One of the best parts about weaving is that the materials you can use are endless. I have a large yarn stash so snipping off pieces from several different colors and textures was loads of fun for my son.
We have also woven with strips of old onesies, pipe cleaners, birthday party garlands. Truly if it’s long and remotely flat, you can weave with it!
Today’s bounty, snips of yarn about two feet long
My son hasn’t yet learned to tie knots, so I assisted him by running the warp (the up and down parts of the weaving). He was then able to do the bulk of the project entirely on his own using the kid-friendly wooden needle to alternate passing over and under the warp strings.
I must have repeated “over, under, over, under” hundreds of times…
Lucky for both of us, weaving also happens to be very forgiving. I tried to bite my tongue and fight my perfectionist tendencies as my son wasn’t always perfect with alternating his over/unders, but truthfully as long as he got most of them right it was perfectly fine.
It helped to remind him that he wanted to do the opposite (over vs. under) of what each string had on the row below
My son’s favorite part of the whole project was patting the yarn down. Here’s a tip to make it so your weaving doesn’t cinch too tight in the middle: when you weave a piece of yarn from one side to the other, make it into a rainbow shape. Then take a fork or wide-toothed comb and pat the rainbow down flat. Kids love that part and it should make the sides stay vertical instead of getting too tight and making an hourglass shape.

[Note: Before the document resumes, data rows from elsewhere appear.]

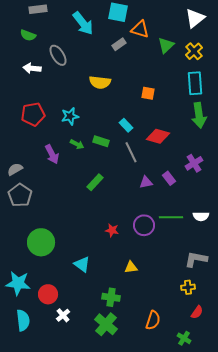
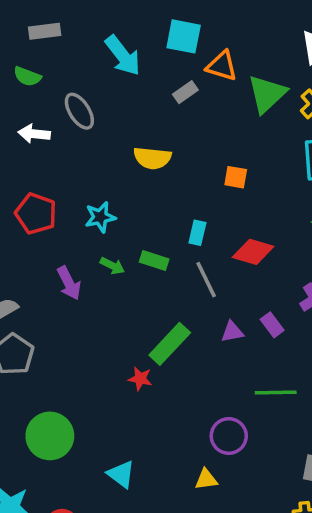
green triangle: (166, 45) -> (267, 94), size x1.4
red pentagon: (33, 114) -> (36, 214), turned 30
cyan rectangle: (126, 125) -> (197, 233), turned 56
green rectangle: (95, 182) -> (170, 344), moved, size x1.4
purple circle: (144, 225) -> (229, 436), moved
red star: (112, 230) -> (140, 379), moved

Using a comb to pat down the arc of yarn, his favorite part!
Once my son decided his masterpiece was complete, I tied some more knots, hung it on a stick, and voila!
To put a new spin on this age-old craft, the Melissa and Doug loom also includes three picture tapestries.

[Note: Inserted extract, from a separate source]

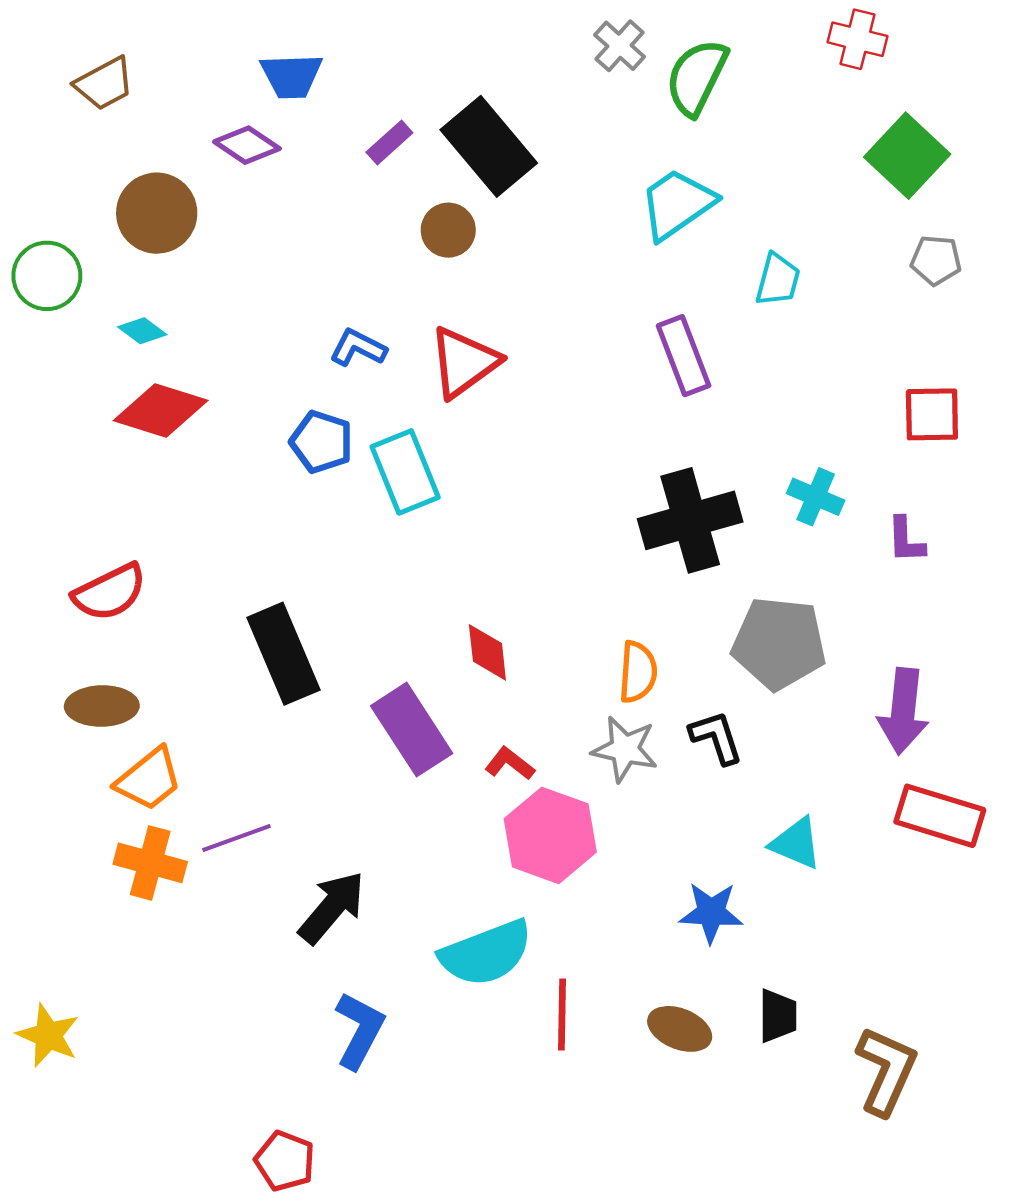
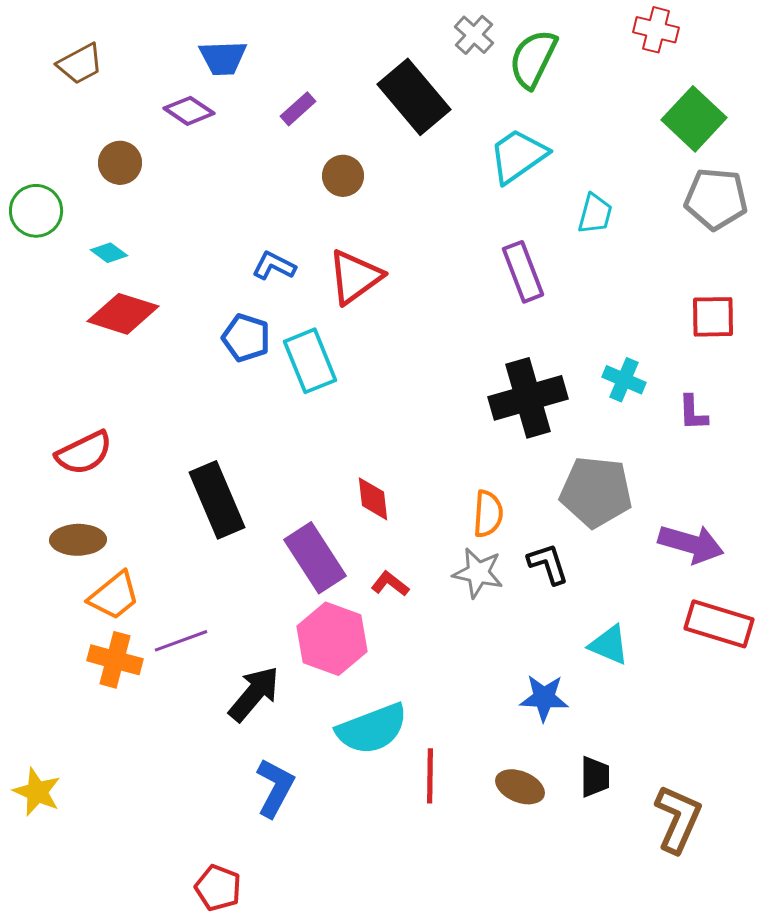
black rectangle: (489, 146) -> (414, 97), moved
brown circle: (157, 213) -> (120, 163), size x0.7
gray pentagon: (936, 260) -> (716, 199), size x1.6
purple arrow: (903, 711) -> (691, 544), turned -80
pink hexagon: (550, 835) -> (332, 639), moved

Strips of thick paper weave together to form a cute picture
My son really enjoyed watching the image come together and was especially excited to realize that the fish closely resembled our beta fish, “LMNO.”
My son asks almost daily to start a new project on his loom. He caught on to the process very quickly and is so proud of his finished projects. A craft that can occupy my toddler’s time for almost an hour AND develop his right brain and fine motor skills?? This tired mama gives it two big thumbs up.